◆ Work required
For the records below, tally the lines that contain "HIPAA" and give only that number.

◆ Provided information

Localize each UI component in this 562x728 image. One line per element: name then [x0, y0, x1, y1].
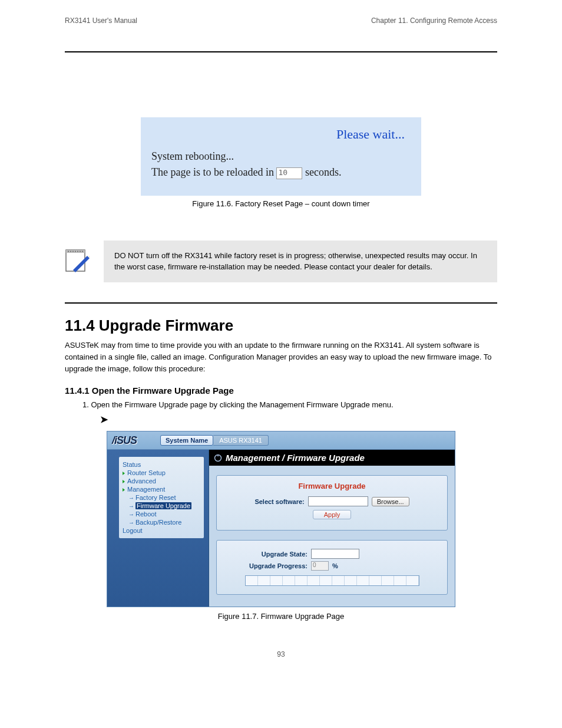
firmware-panel: Firmware Upgrade Select software: Browse… — [216, 475, 448, 531]
figure-11-6-caption: Figure 11.6. Factory Reset Page – count … — [0, 199, 562, 208]
asus-logo: /iSUS — [112, 434, 137, 447]
notepad-icon — [65, 246, 90, 274]
nav-advanced[interactable]: Advanced — [121, 477, 204, 485]
software-path-input[interactable] — [308, 496, 368, 506]
section-rule — [65, 302, 497, 304]
figure-11-7-caption: Figure 11.7. Firmware Upgrade Page — [0, 612, 562, 621]
router-page-title: Management / Firmware Upgrade — [209, 450, 455, 466]
firmware-panel-heading: Firmware Upgrade — [224, 482, 440, 490]
top-rule — [65, 51, 497, 52]
svg-marker-10 — [89, 255, 90, 258]
heading-11-4-1: 11.4.1 Open the Firmware Upgrade Page — [65, 386, 562, 396]
nav-firmware-upgrade[interactable]: Firmware Upgrade — [121, 502, 204, 510]
refresh-icon — [214, 454, 222, 462]
svg-point-2 — [68, 251, 69, 252]
note-block: DO NOT turn off the RX3141 while factory… — [65, 241, 497, 282]
rebooting-text: System rebooting... — [151, 150, 411, 163]
svg-point-3 — [70, 251, 71, 252]
system-name-value: ASUS RX3141 — [213, 435, 269, 446]
apply-button[interactable]: Apply — [313, 510, 352, 519]
svg-point-7 — [80, 251, 81, 252]
hdr-left: RX3141 User's Manual — [65, 17, 137, 25]
nav-status[interactable]: Status — [121, 460, 204, 469]
please-wait-text: Please wait... — [151, 127, 405, 142]
nav-reboot[interactable]: Reboot — [121, 510, 204, 518]
reboot-figure: Please wait... System rebooting... The p… — [141, 117, 421, 196]
progress-panel: Upgrade State: Upgrade Progress: 0 % — [216, 540, 448, 595]
page-header: RX3141 User's Manual Chapter 11. Configu… — [65, 17, 497, 25]
system-name-chip: System Name ASUS RX3141 — [160, 435, 269, 446]
reload-countdown-input: 10 — [276, 167, 302, 179]
nav-factory-reset[interactable]: Factory Reset — [121, 493, 204, 502]
upgrade-progress-label: Upgrade Progress: — [242, 562, 308, 569]
router-ui-screenshot: /iSUS System Name ASUS RX3141 Status Rou… — [107, 431, 455, 607]
heading-11-4: 11.4 Upgrade Firmware — [65, 317, 562, 335]
nav-router-setup[interactable]: Router Setup — [121, 469, 204, 477]
router-main: Management / Firmware Upgrade Firmware U… — [209, 450, 455, 607]
svg-point-4 — [72, 251, 74, 252]
svg-point-5 — [75, 251, 76, 252]
nav-backup-restore[interactable]: Backup/Restore — [121, 518, 204, 526]
upgrade-progress-unit: % — [332, 562, 338, 569]
router-topbar: /iSUS System Name ASUS RX3141 — [107, 431, 455, 450]
system-name-label: System Name — [160, 435, 213, 446]
upgrade-state-value — [311, 549, 359, 559]
nav-logout[interactable]: Logout — [121, 526, 204, 535]
firmware-paragraph: ASUSTeK may from time to time provide yo… — [65, 340, 497, 375]
hdr-right: Chapter 11. Configuring Remote Access — [371, 17, 497, 25]
page-number: 93 — [0, 650, 562, 658]
svg-point-6 — [77, 251, 78, 252]
upgrade-state-label: Upgrade State: — [242, 551, 308, 558]
upgrade-progress-value: 0 — [311, 561, 329, 571]
note-text: DO NOT turn off the RX3141 while factory… — [104, 241, 497, 282]
browse-button[interactable]: Browse... — [372, 497, 409, 506]
reload-line: The page is to be reloaded in 10 seconds… — [151, 166, 411, 179]
svg-point-8 — [82, 251, 83, 252]
arrow-icon: ➤ — [100, 414, 108, 424]
router-sidebar: Status Router Setup Advanced Management … — [107, 450, 209, 607]
progress-bar — [245, 575, 419, 586]
nav-management[interactable]: Management — [121, 485, 204, 493]
select-software-label: Select software: — [254, 498, 304, 505]
step-1: 1. Open the Firmware Upgrade page by cli… — [82, 400, 497, 409]
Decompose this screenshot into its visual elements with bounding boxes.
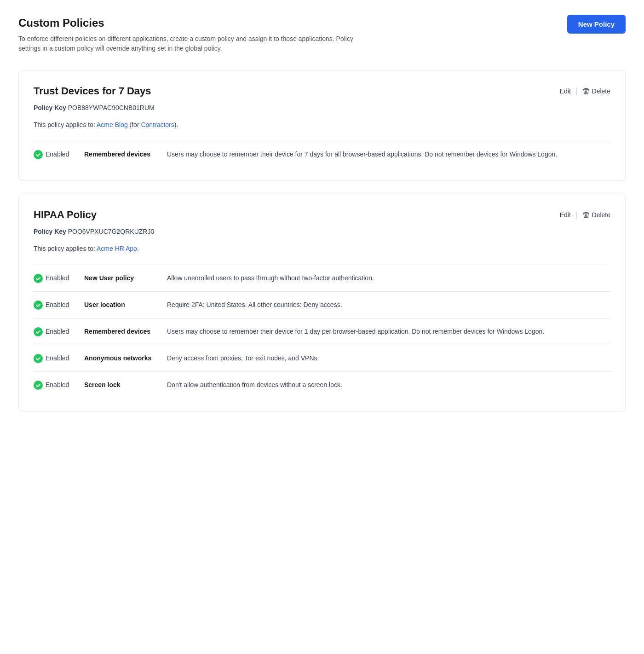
applies-to-link-0-1[interactable]: Acme HR App (97, 245, 137, 252)
setting-row-0-0: Enabled Remembered devices Users may cho… (34, 141, 610, 168)
applies-to-end-0: ). (174, 121, 178, 128)
policy-card-0: Trust Devices for 7 DaysEdit| DeletePoli… (18, 70, 626, 181)
enabled-icon-1-1 (34, 301, 43, 310)
enabled-icon-1-4 (34, 381, 43, 390)
policy-actions-0: Edit| Delete (560, 85, 610, 97)
setting-name-1-1: User location (84, 300, 167, 310)
setting-status-label-1-1: Enabled (46, 300, 69, 310)
policies-container: Trust Devices for 7 DaysEdit| DeletePoli… (18, 70, 626, 411)
enabled-icon-0-0 (34, 150, 43, 159)
policy-key-label-1: Policy Key (34, 228, 66, 235)
setting-row-1-0: Enabled New User policy Allow unenrolled… (34, 265, 610, 292)
enabled-icon-1-2 (34, 327, 43, 336)
delete-policy-button-1[interactable]: Delete (582, 211, 610, 219)
policy-key-row-1: Policy Key POO6VPXUC7G2QRKUZRJ0 (34, 227, 610, 237)
page-header: Custom Policies To enforce different pol… (18, 15, 626, 53)
applies-to-end-1: . (137, 245, 139, 252)
setting-name-1-2: Remembered devices (84, 327, 167, 336)
policy-settings-0: Enabled Remembered devices Users may cho… (34, 141, 610, 168)
setting-row-1-1: Enabled User location Require 2FA: Unite… (34, 292, 610, 318)
policy-key-value-0: POB88YWPAC90CNB01RUM (68, 104, 155, 111)
setting-row-1-2: Enabled Remembered devices Users may cho… (34, 318, 610, 345)
policy-title-0: Trust Devices for 7 Days (34, 83, 151, 98)
new-policy-button[interactable]: New Policy (567, 15, 626, 34)
action-divider-0: | (575, 85, 578, 97)
delete-label: Delete (592, 87, 610, 95)
setting-description-1-2: Users may choose to remember their devic… (167, 327, 610, 336)
policy-key-label-0: Policy Key (34, 104, 66, 111)
trash-icon (582, 211, 590, 219)
setting-name-1-0: New User policy (84, 273, 167, 283)
enabled-icon-1-3 (34, 354, 43, 363)
policy-settings-1: Enabled New User policy Allow unenrolled… (34, 265, 610, 398)
delete-label: Delete (592, 211, 610, 219)
policy-title-1: HIPAA Policy (34, 207, 97, 222)
applies-to-prefix-1: This policy applies to: (34, 245, 97, 252)
setting-description-0-0: Users may choose to remember their devic… (167, 150, 610, 159)
setting-status-label-1-2: Enabled (46, 327, 69, 336)
setting-status-label-1-0: Enabled (46, 273, 69, 283)
page-description: To enforce different policies on differe… (18, 34, 377, 53)
applies-to-for-0: (for (128, 121, 141, 128)
policy-key-row-0: Policy Key POB88YWPAC90CNB01RUM (34, 103, 610, 113)
policy-card-header-1: HIPAA PolicyEdit| Delete (34, 207, 610, 222)
edit-policy-button-1[interactable]: Edit (560, 211, 571, 219)
setting-status-label-0-0: Enabled (46, 150, 69, 159)
applies-to-link-1-0[interactable]: Contractors (141, 121, 174, 128)
delete-policy-button-0[interactable]: Delete (582, 87, 610, 95)
setting-name-1-4: Screen lock (84, 380, 167, 390)
policy-card-1: HIPAA PolicyEdit| DeletePolicy Key POO6V… (18, 194, 626, 411)
setting-status-0-0: Enabled (34, 150, 84, 159)
setting-status-1-1: Enabled (34, 300, 84, 310)
edit-policy-button-0[interactable]: Edit (560, 87, 571, 95)
setting-row-1-3: Enabled Anonymous networks Deny access f… (34, 345, 610, 372)
setting-status-1-4: Enabled (34, 380, 84, 390)
setting-status-label-1-3: Enabled (46, 353, 69, 363)
policy-applies-row-1: This policy applies to: Acme HR App. (34, 244, 610, 254)
setting-status-1-2: Enabled (34, 327, 84, 336)
setting-description-1-0: Allow unenrolled users to pass through w… (167, 273, 610, 283)
policy-applies-row-0: This policy applies to: Acme Blog (for C… (34, 120, 610, 130)
policy-key-value-1: POO6VPXUC7G2QRKUZRJ0 (68, 228, 155, 235)
setting-row-1-4: Enabled Screen lock Don't allow authenti… (34, 372, 610, 398)
setting-status-1-3: Enabled (34, 353, 84, 363)
applies-to-prefix-0: This policy applies to: (34, 121, 97, 128)
policy-actions-1: Edit| Delete (560, 208, 610, 221)
setting-status-1-0: Enabled (34, 273, 84, 283)
enabled-icon-1-0 (34, 274, 43, 283)
trash-icon (582, 87, 590, 95)
setting-description-1-1: Require 2FA: United States. All other co… (167, 300, 610, 310)
setting-description-1-3: Deny access from proxies, Tor exit nodes… (167, 353, 610, 363)
setting-name-0-0: Remembered devices (84, 150, 167, 159)
policy-card-header-0: Trust Devices for 7 DaysEdit| Delete (34, 83, 610, 98)
applies-to-link-0-0[interactable]: Acme Blog (97, 121, 128, 128)
setting-status-label-1-4: Enabled (46, 380, 69, 390)
page-header-text: Custom Policies To enforce different pol… (18, 15, 377, 53)
setting-name-1-3: Anonymous networks (84, 353, 167, 363)
setting-description-1-4: Don't allow authentication from devices … (167, 380, 610, 390)
action-divider-1: | (575, 208, 578, 221)
page-title: Custom Policies (18, 15, 377, 31)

◆ Exercise output
3